Yamil toma el agua de su botella y cae al suelo. Cae al suelo, desfallece, pero no morirá, porque el amor más inmenso no lo deja morir. No quiere morir sin el beso de la doncella, de la tipa idealizada, de la mujer pequeña y difícil: Kaisa.
Allá está, Yamil, allá lejos, donde te evita -no podemos decir los secretos que hay en esa mente- porque no te ama, no te ama, no te ama como tú corazón la ama. Entonces Yamil se va caminando de la ciudad a las tierras de la muerte. Camina esperando que Dios le traiga el amor a su puerta, a su lado, a sus manos de ternura y a su boca de deseo. Yamil camina por la tierra ochenta pasos más y ya sabemos que está en el suelo sufriendo; y no llora, porque hay algo que no quiere aceptar: sabe que no hay oportunidad.

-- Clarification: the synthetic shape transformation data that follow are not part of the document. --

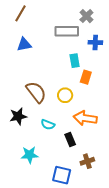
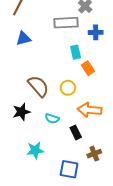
orange rectangle: (86, 77) -> (88, 68), turned -48

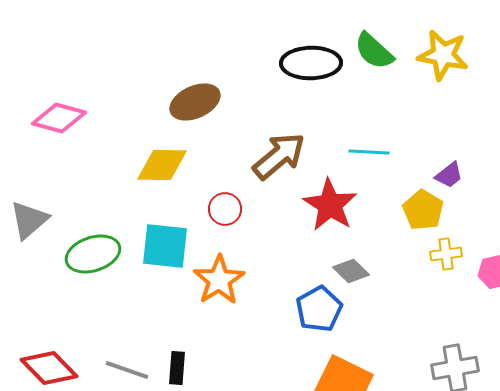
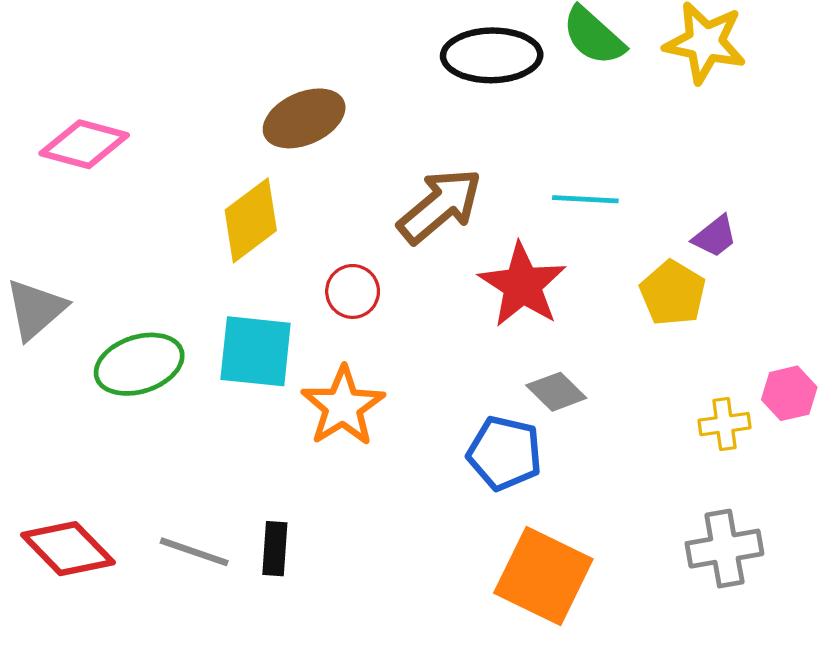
yellow diamond: (162, 165) -> (251, 220), turned -38
yellow cross: (446, 254) -> (724, 424), moved
blue pentagon: (319, 309) -> (505, 453), turned -30

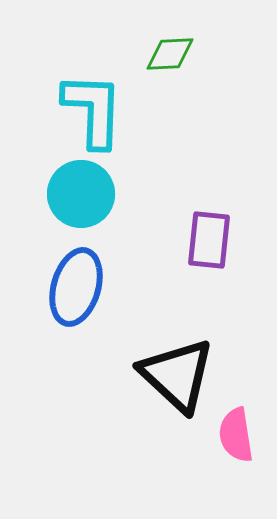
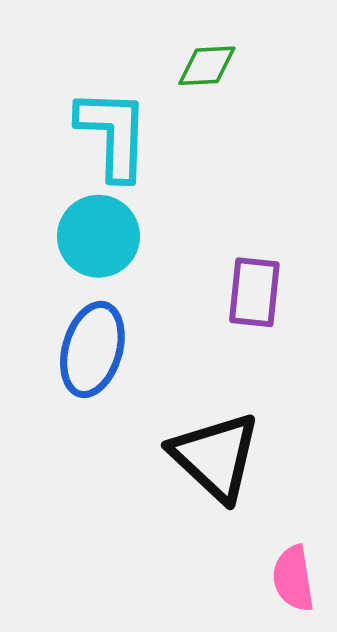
pink semicircle: (236, 435) -> (293, 578), moved

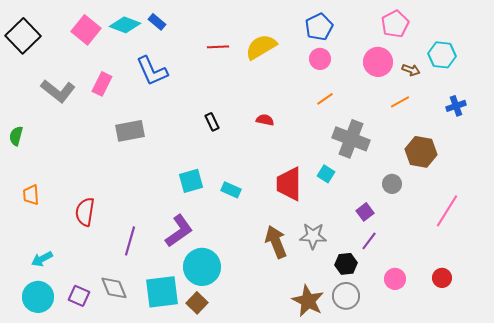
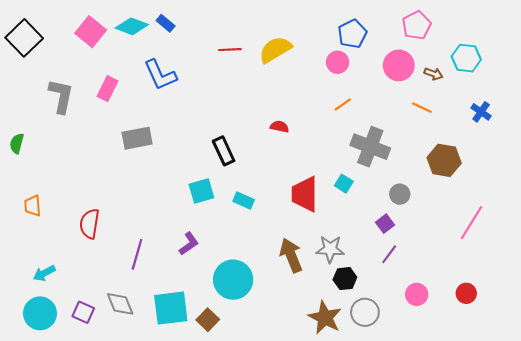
blue pentagon: (319, 27) -> (352, 34), moved
gray L-shape: (58, 91) -> (61, 96), turned -116
orange line: (400, 102) -> (422, 108), turned 54
blue cross: (456, 106) -> (481, 112), turned -36
black rectangle: (212, 122) -> (224, 151), moved, size x1.5
gray circle: (392, 184) -> (400, 194), moved
purple L-shape: (179, 231) -> (189, 244), size x0.7
black hexagon: (346, 264) -> (345, 279), moved
cyan circle: (202, 267) -> (233, 280), moved

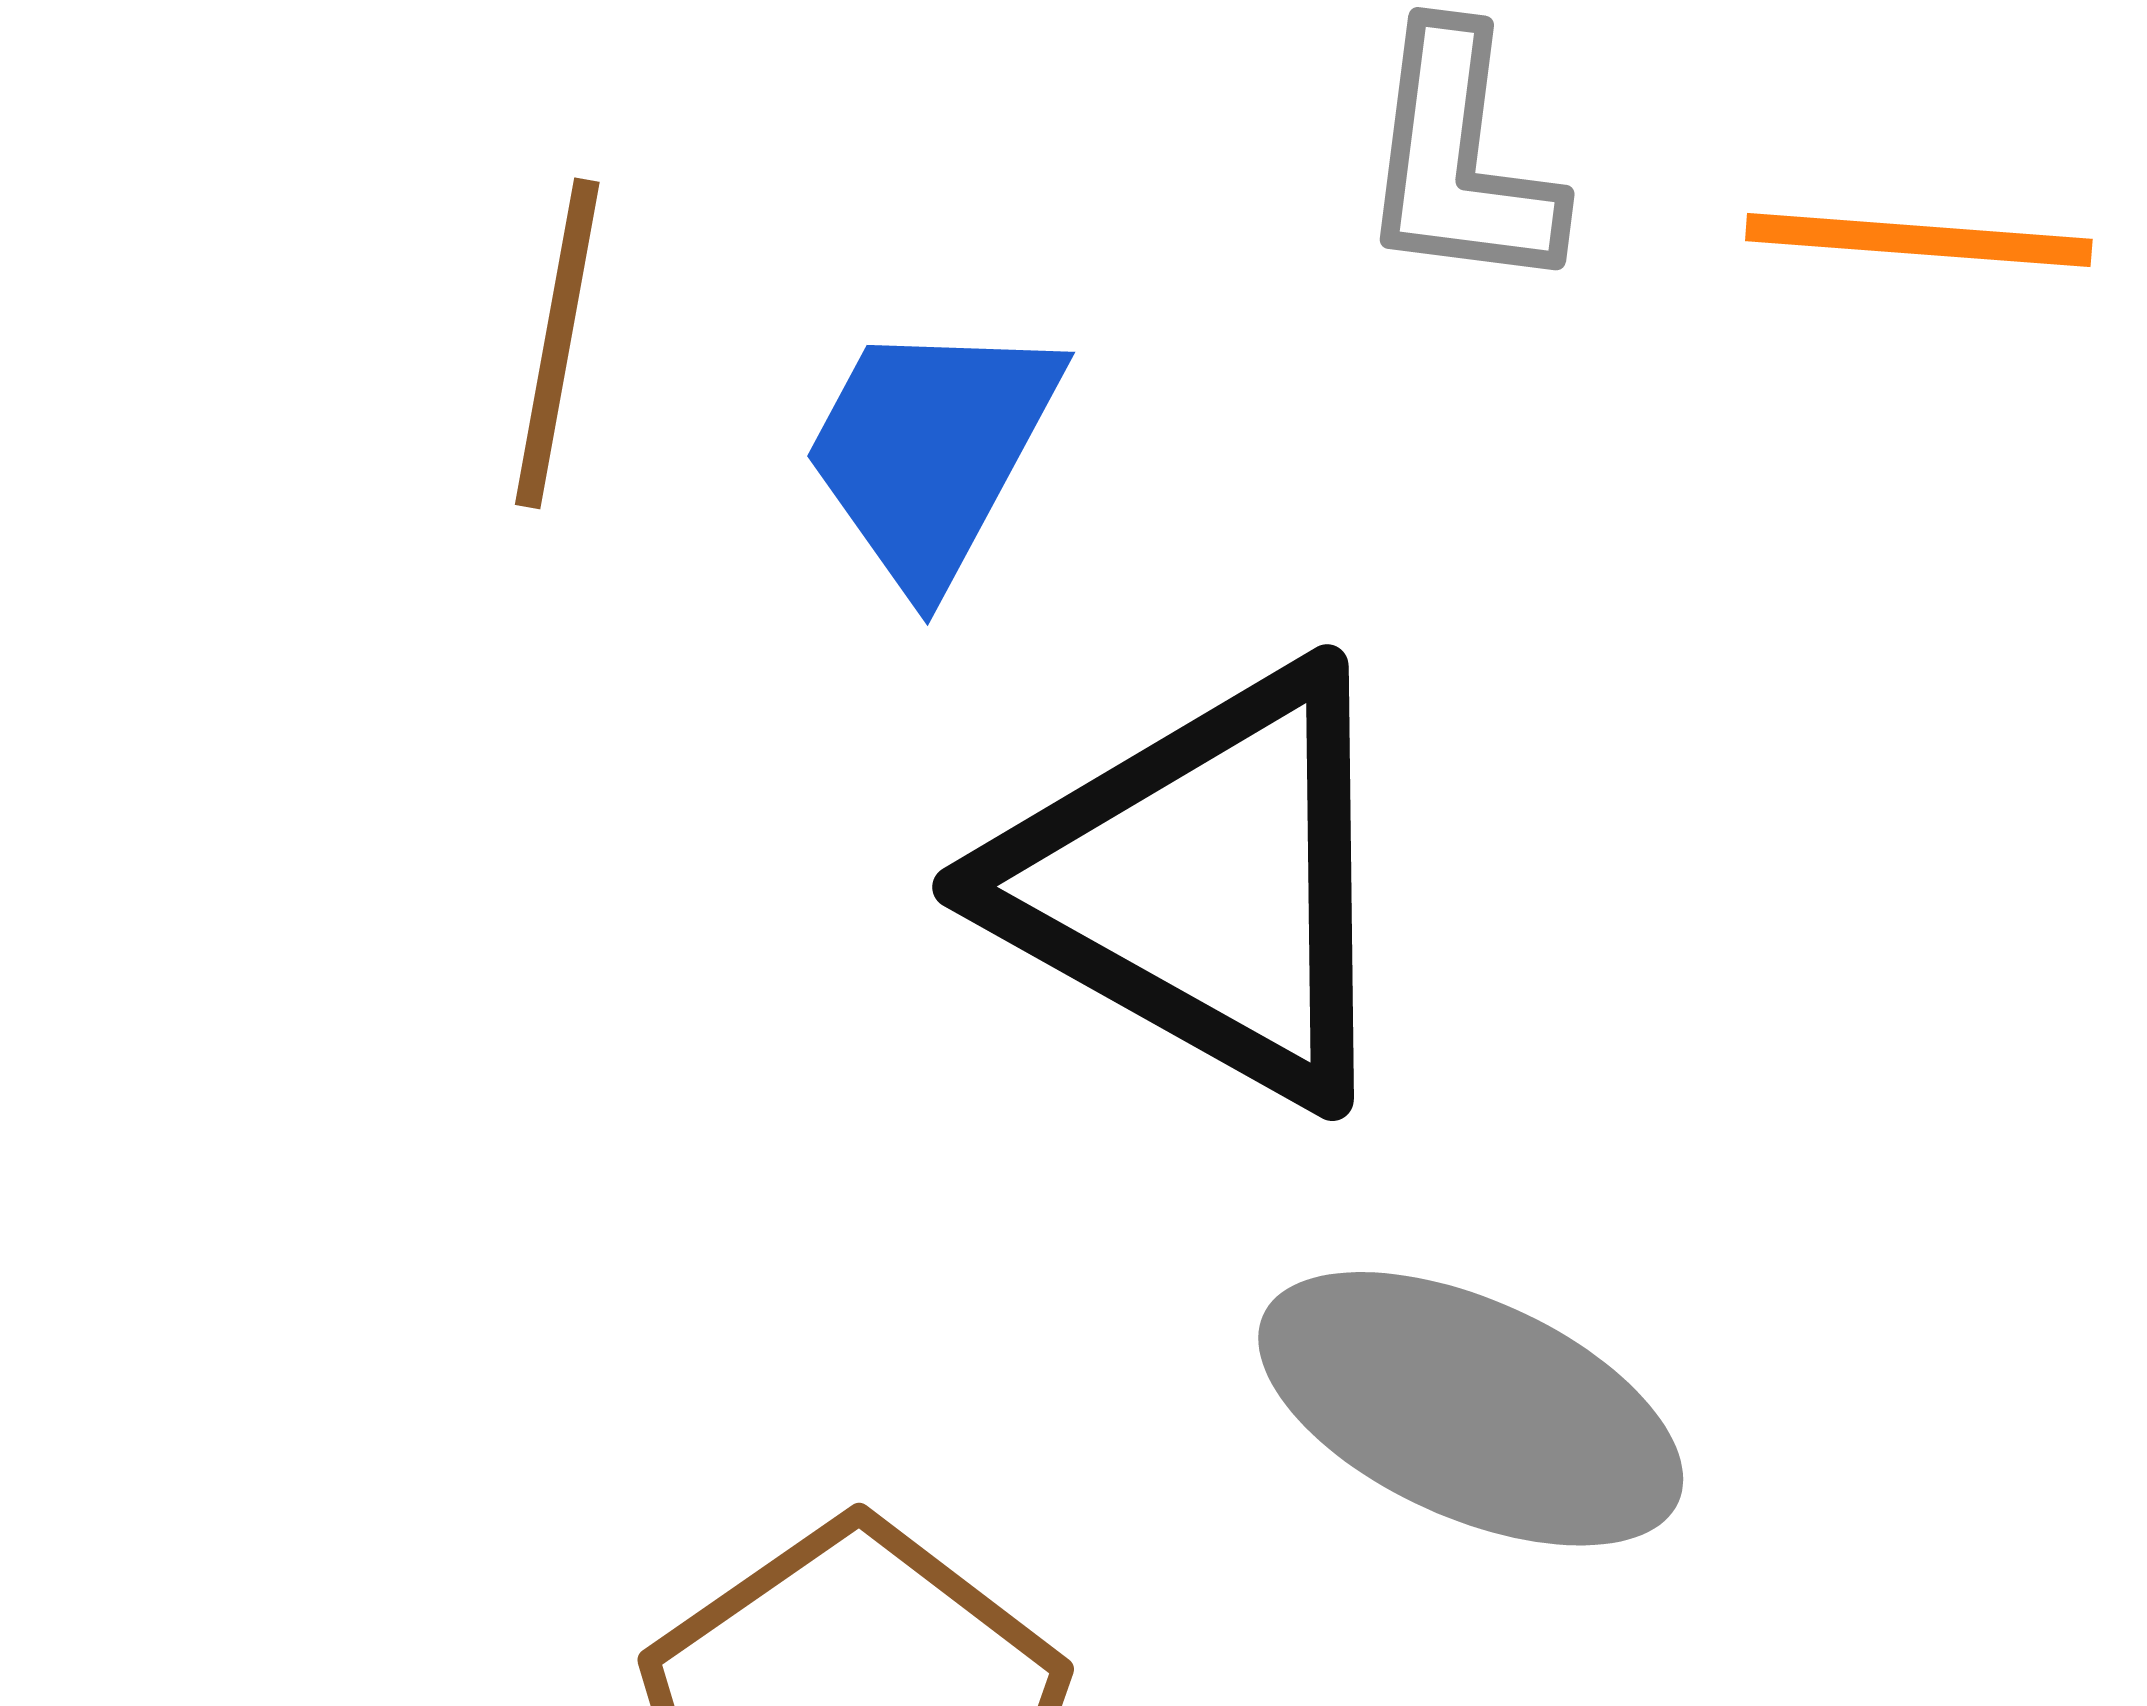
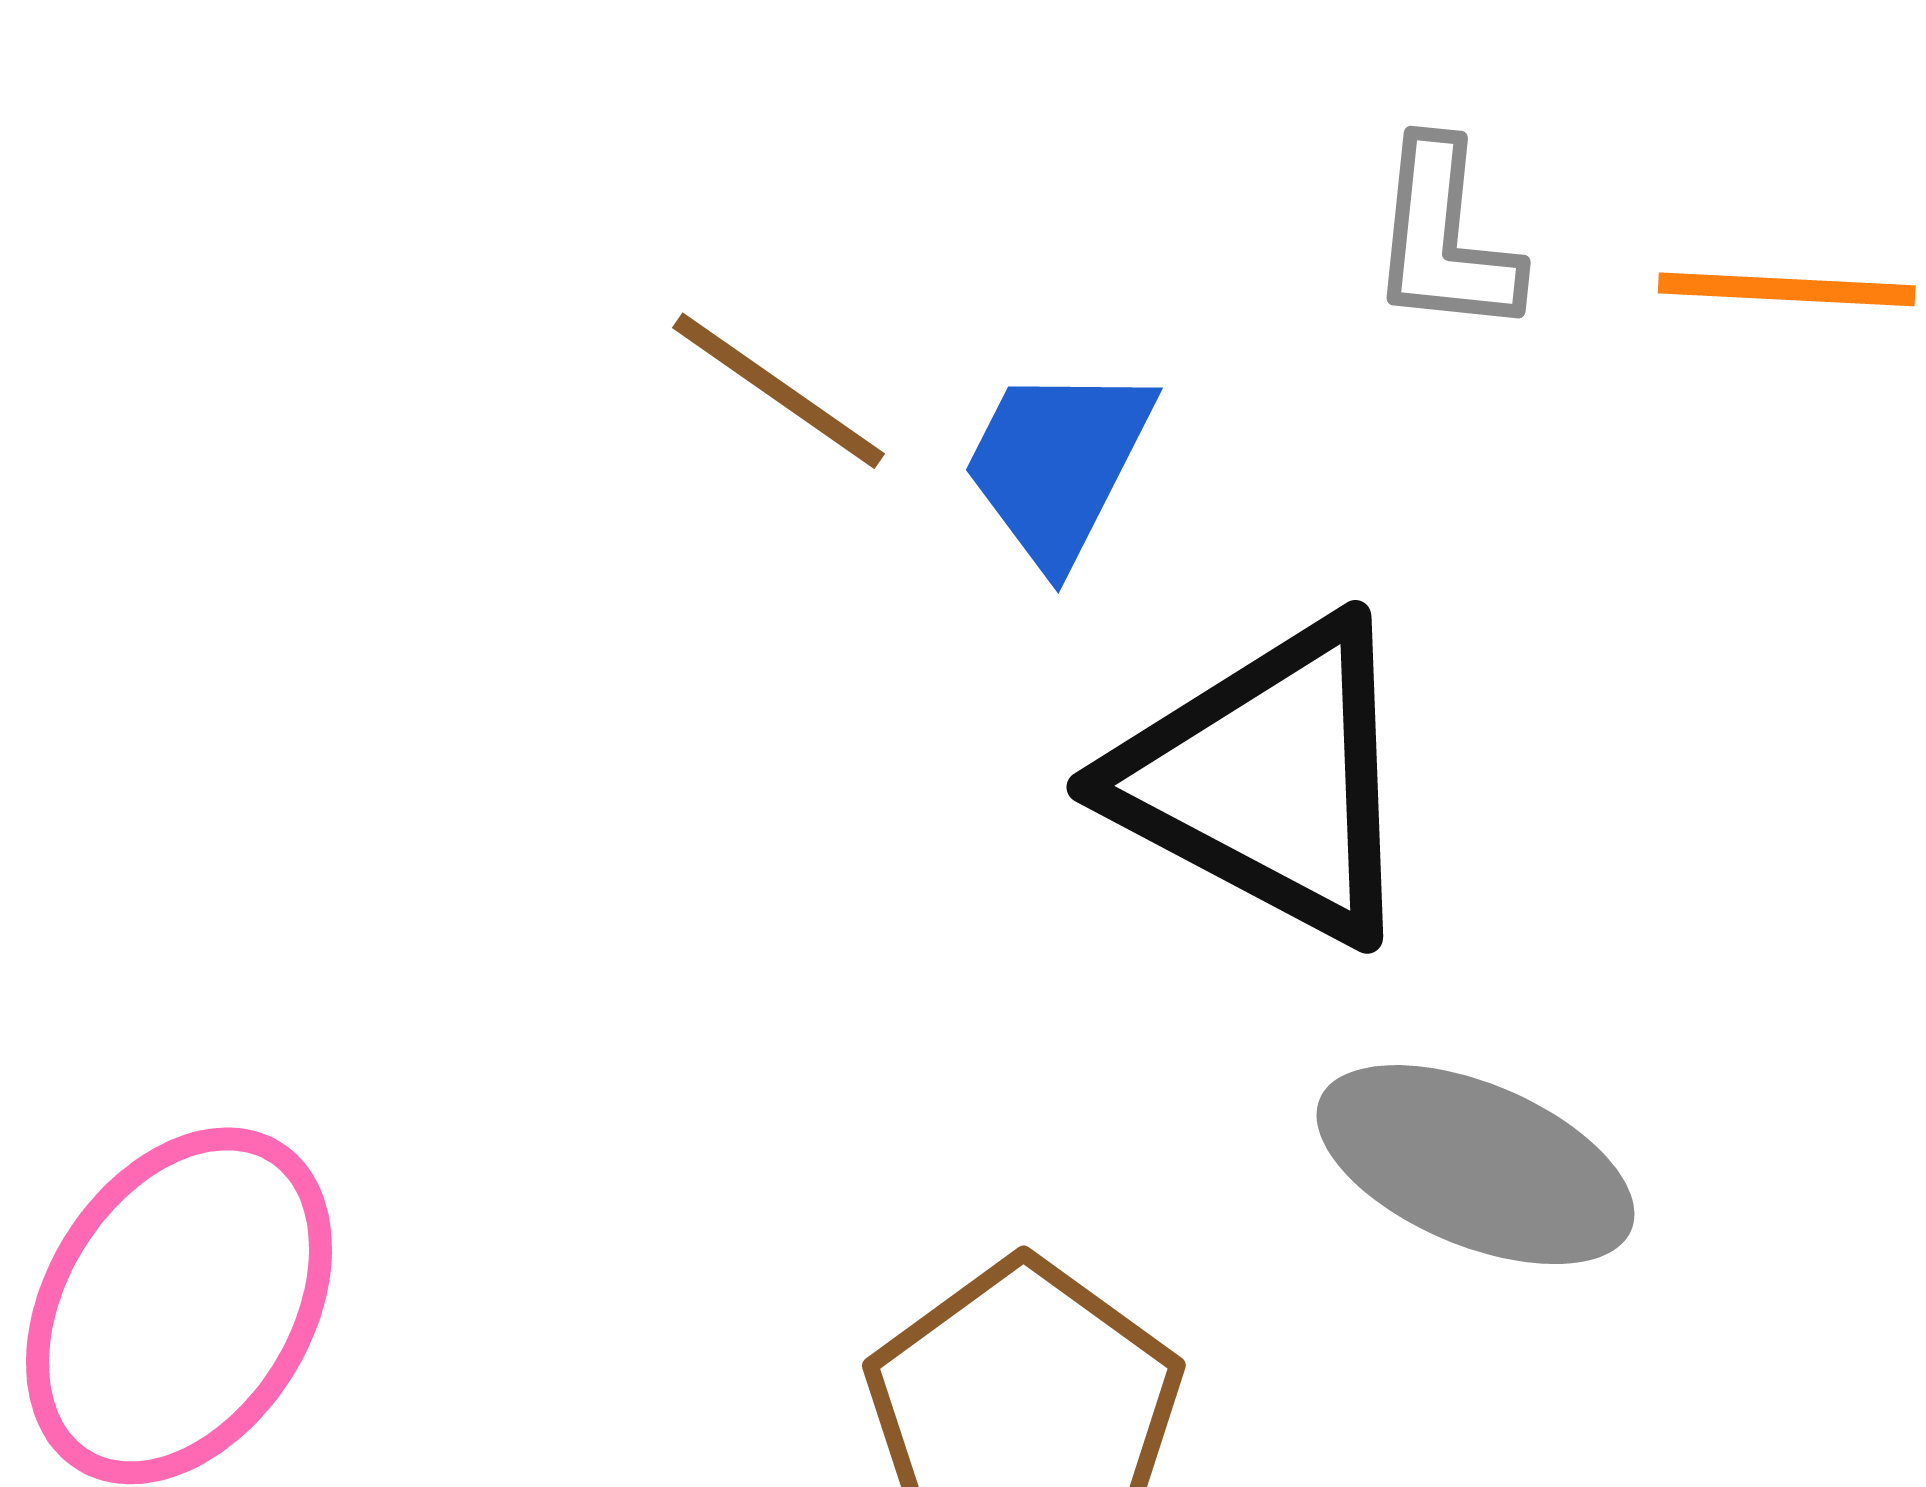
brown line: (557, 343) -> (778, 391), turned -64

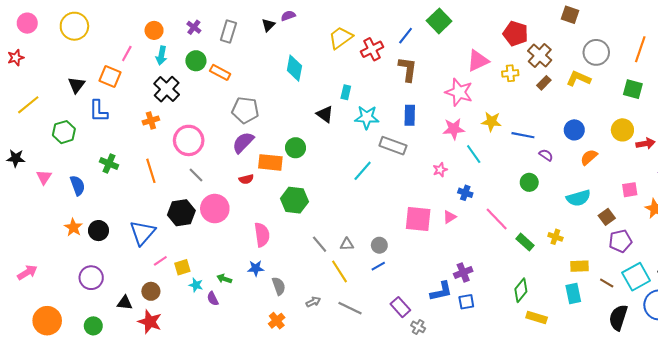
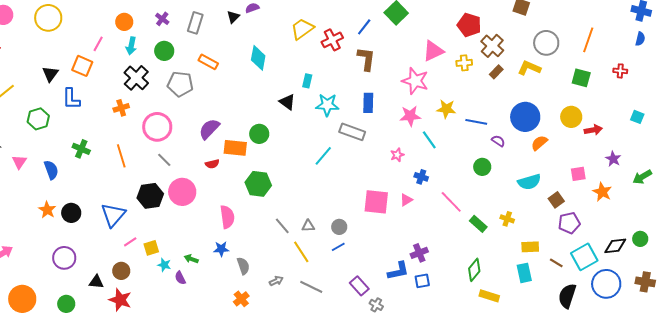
orange rectangle: (220, 72) -> (208, 62), moved
gray pentagon: (245, 110) -> (180, 84), moved
blue circle: (574, 130) -> (525, 117), size x1.5

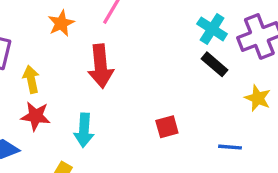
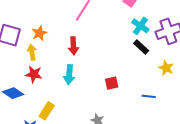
orange star: (61, 23) -> (39, 33), moved
red arrow: (101, 66) -> (73, 46), size x0.7
cyan arrow: (84, 130) -> (69, 75), moved

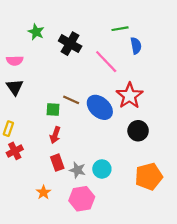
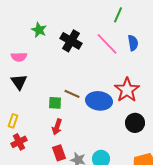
green line: (120, 29) -> (118, 15), moved, turned -56
pink line: (106, 62) -> (107, 44), moved
blue ellipse: (100, 107) -> (99, 101), turned -35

Kaisa está lejos en otra ciudad a mil kilómetros de distancia. Nada se sabe de ella. Es un secreto que no sale a la luz. No hay forma de hacerla ver el amor. Yamil le ofreció la vida entera. Ella no dijo nada. Quizá no le creyó. Quizá tenía otra promesa de amor. Quizá también sintió que le faltaba algo que Yamil no tenía. El amor es algo tan recíproco, que no puede existir si uno de los dos no siente nada. No enciende. No prospera. Es una completa ilusión y una mentira terrible.
Yamil está derrotado. Su única esperanza es un encuentro casual. Kaisa lo tiene bloqueado en las redes sociales, en las llamadas y en toda forma de comunicación. Yamil está enamorado y puede que pase la vida entera sintiéndose perdido y solo. No amará de otra manera. No lo molestará el tiempo ni el dolor. Yamil espera y espera.
Yamil vuelve en sí.
No pierdas la cabeza, hijo.
Yamil vuelve a casa.
El sentimiento de completo vacío y de soledad lo llena de amargura.
La noche es una pausa. Las estrellas brillan como ojos tristes.